I’ll be honest with you—I’m not perfect.
Sure, I live my life by the code. Honor, integrity, loyalty. I’m a lover, I’m a fighter. There’s a line we say in BUD/S: Clarity is in the eyes, love is in the heart, and fear is in the mind. I’m a mother fucking Navy SEAL—I’m invincible, invaluable, infallible. But behind all the machismo and hype, I’m a simple man . . . all I really want is a woman to claim as mine.
A summer affair—washed away with the ebb and flow of the tides. I met her on dog beach—flowing red hair, full breasts, hypnotic scent. After we made love in the sand, I pretended that she was mine forever—that she would be faithful while I was gone, supportive of my career, loving to my daughter.

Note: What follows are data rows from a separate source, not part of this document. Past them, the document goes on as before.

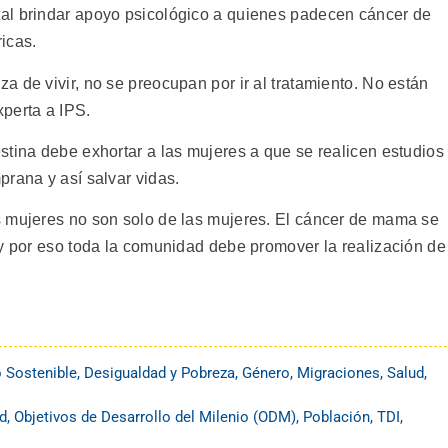
al brindar apoyo psicológico a quienes padecen cáncer de
icas.
 de vivir, no se preocupan por ir al tratamiento. No están
perta a IPS.
stina debe exhortar a las mujeres a que se realicen estudios
prana y así salvar vidas.
s mujeres no son solo de las mujeres. El cáncer de mama se
 y por eso toda la comunidad debe promover la realización de
o Sostenible
,
Desigualdad y Pobreza
,
Género
,
Migraciones
,
Salud
,
ud
,
Objetivos de Desarrollo del Milenio (ODM)
,
Población
,
TDI
,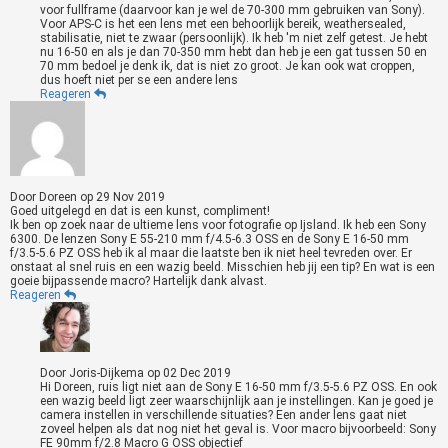
voor fullframe (daarvoor kan je wel de 70-300 mm gebruiken van Sony).
Voor APS-C is het een lens met een behoorlijk bereik, weathersealed,
stabilisatie, niet te zwaar (persoonlijk). Ik heb 'm niet zelf getest. Je hebt
nu 16-50 en als je dan 70-350 mm hebt dan heb je een gat tussen 50 en
70 mm bedoel je denk ik, dat is niet zo groot. Je kan ook wat croppen,
dus hoeft niet per se een andere lens
Reageren
Door
Doreen
op
29 Nov 2019
Goed uitgelegd en dat is een kunst, compliment!
Ik ben op zoek naar de ultieme lens voor fotografie op Ijsland. Ik heb een Sony
6300. De lenzen Sony E 55-210 mm f/4.5-6.3 OSS en de Sony E 16-50 mm
f/3.5-5.6 PZ OSS heb ik al maar die laatste ben ik niet heel tevreden over. Er
onstaat al snel ruis en een wazig beeld. Misschien heb jij een tip? En wat is een
goeie bijpassende macro? Hartelijk dank alvast.
Reageren
Door
Joris-Dijkema
op
02 Dec 2019
Hi Doreen, ruis ligt niet aan de Sony E 16-50 mm f/3.5-5.6 PZ OSS. En ook
een wazig beeld ligt zeer waarschijnlijk aan je instellingen. Kan je goed je
camera instellen in verschillende situaties? Een ander lens gaat niet
zoveel helpen als dat nog niet het geval is. Voor macro bijvoorbeeld: Sony
FE 90mm f/2.8 Macro G OSS objectief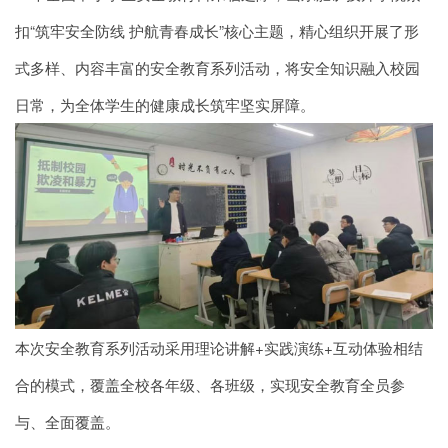
扣“筑牢安全防线 护航青春成长”核心主题，精心组织开展了形
式多样、内容丰富的安全教育系列活动，将安全知识融入校园
日常，为全体学生的健康成长筑牢坚实屏障。
本次安全教育系列活动采用理论讲解+实践演练+互动体验相结
合的模式，覆盖全校各年级、各班级，实现安全教育全员参
与、全面覆盖。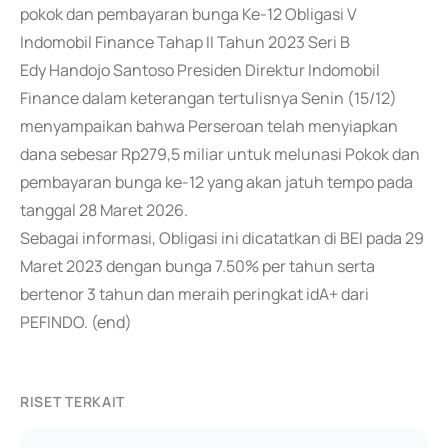
pokok dan pembayaran bunga Ke-12 Obligasi V
Indomobil Finance Tahap II Tahun 2023 Seri B
Edy Handojo Santoso Presiden Direktur Indomobil
Finance dalam keterangan tertulisnya Senin (15/12)
menyampaikan bahwa Perseroan telah menyiapkan
dana sebesar Rp279,5 miliar untuk melunasi Pokok dan
pembayaran bunga ke-12 yang akan jatuh tempo pada
tanggal 28 Maret 2026.
Sebagai informasi, Obligasi ini dicatatkan di BEI pada 29
Maret 2023 dengan bunga 7.50% per tahun serta
bertenor 3 tahun dan meraih peringkat idA+ dari
PEFINDO. (end)
RISET TERKAIT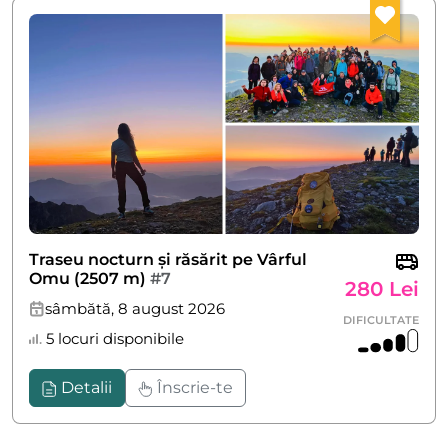
Traseu nocturn și răsărit pe Vârful
Omu (2507 m)
#7
280 Lei
sâmbătă, 8 august 2026
DIFICULTATE
5 locuri disponibile
Detalii
Înscrie-te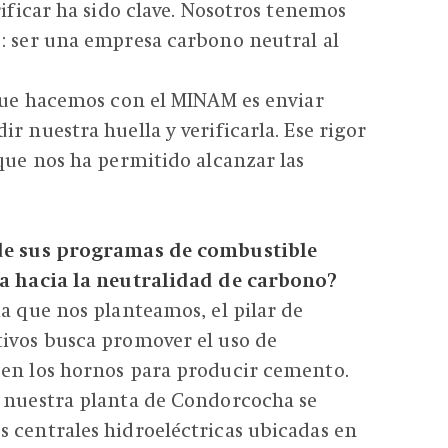
rificar ha sido clave. Nosotros tenemos
: ser una empresa carbono neutral al
 que hacemos con el MINAM es enviar
r nuestra huella y verificarla. Ese rigor
 que nos ha permitido alcanzar las
 de sus programas de combustible
ta hacia la neutralidad de carbono?
ia que nos planteamos, el pilar de
tivos busca promover el uso de
 en los hornos para producir cemento.
, nuestra planta de Condorcocha se
 centrales hidroeléctricas ubicadas en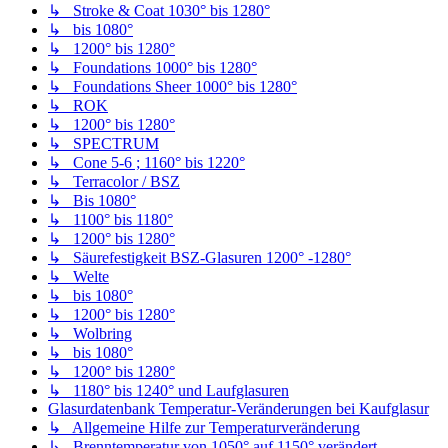
↳ Stroke & Coat 1030° bis 1280°
↳ bis 1080°
↳ 1200° bis 1280°
↳ Foundations 1000° bis 1280°
↳ Foundations Sheer 1000° bis 1280°
↳ ROK
↳ 1200° bis 1280°
↳ SPECTRUM
↳ Cone 5-6 ; 1160° bis 1220°
↳ Terracolor / BSZ
↳ Bis 1080°
↳ 1100° bis 1180°
↳ 1200° bis 1280°
↳ Säurefestigkeit BSZ-Glasuren 1200° -1280°
↳ Welte
↳ bis 1080°
↳ 1200° bis 1280°
↳ Wolbring
↳ bis 1080°
↳ 1200° bis 1280°
↳ 1180° bis 1240° und Laufglasuren
Glasurdatenbank Temperatur-Veränderungen bei Kaufglasur
↳ Allgemeine Hilfe zur Temperaturveränderung
↳ Brenntemperatur von 1050° auf 1150° verändert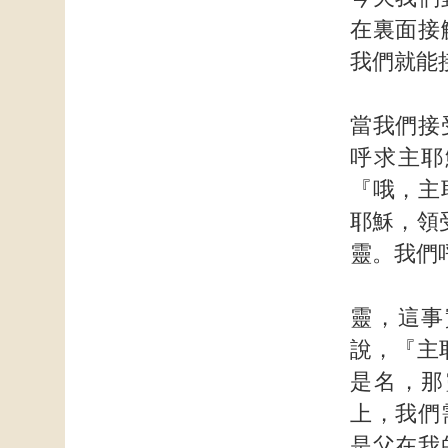
在裏面接
我們就能
當我們接
呼求主耶
『哦，主
耶穌，領
靈。我們
靈，這事
說，『主
是名，那
上，我們
是父在我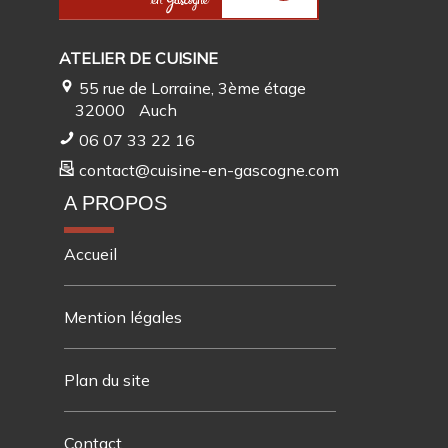
ATELIER DE CUISINE
55 rue de Lorraine, 3ème étage
32000
Auch
06 07 33 22 16
contact@cuisine-en-gascogne.com
A PROPOS
Accueil
Mention légales
Plan du site
Contact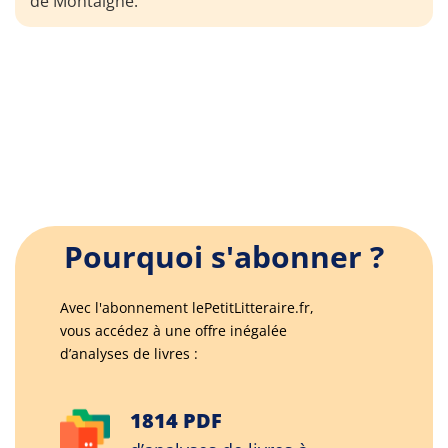
de Montaigne.
Pourquoi s'abonner ?
Avec l'abonnement lePetitLitteraire.fr,
vous accédez à une offre inégalée
d’analyses de livres :
1814 PDF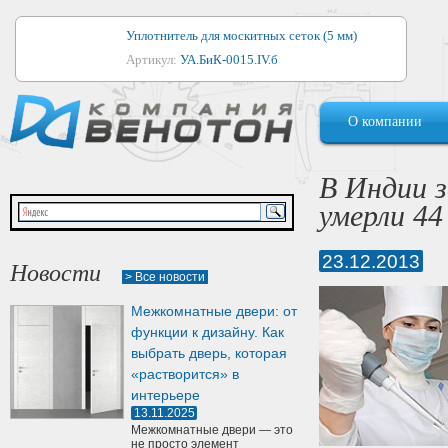
Уплотнитель для москитных сеток (5 мм)
Артикул:
УА.БиК-0015.IV.б
Уплотнитель для алюминиевых окон
О компании
Артикул:
1044
Уплотнитель для деревянных окон
В Индии з
Артикул:
УМ.БиК-0062.IV.б
умерли 44
Уплотнитель лоджиевый для (4, 5, 6 мм)
Артикул:
УА.БиК-0037.IV.б
23.12.2013
Новости
> Все новости
Уплотнитель для деревянных дверей
Межкомнатные двери: от
Артикул:
УК-10.4
функции к дизайну. Как
выбрать дверь, которая
«растворится» в
интерьере
13.11.2025
Межкомнатные двери — это
не просто элемент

But we’d built our relationship on lies—I’d never told her I was a SEAL, she’d kept her past hidden from me. She’d had a man, if you could call him that. He was cruel, abusive, controlling. She’d fled, determined to start a new life, but he’d found her, and would stop at nothing to get her back—dead or alive.
But he didn’t count on meeting me. I am the person who everyone knows will lay down my life for someone else. Failure is not an option. I lived by the sword, would die by the sword.
I may not be perfect, but I am perfect for her.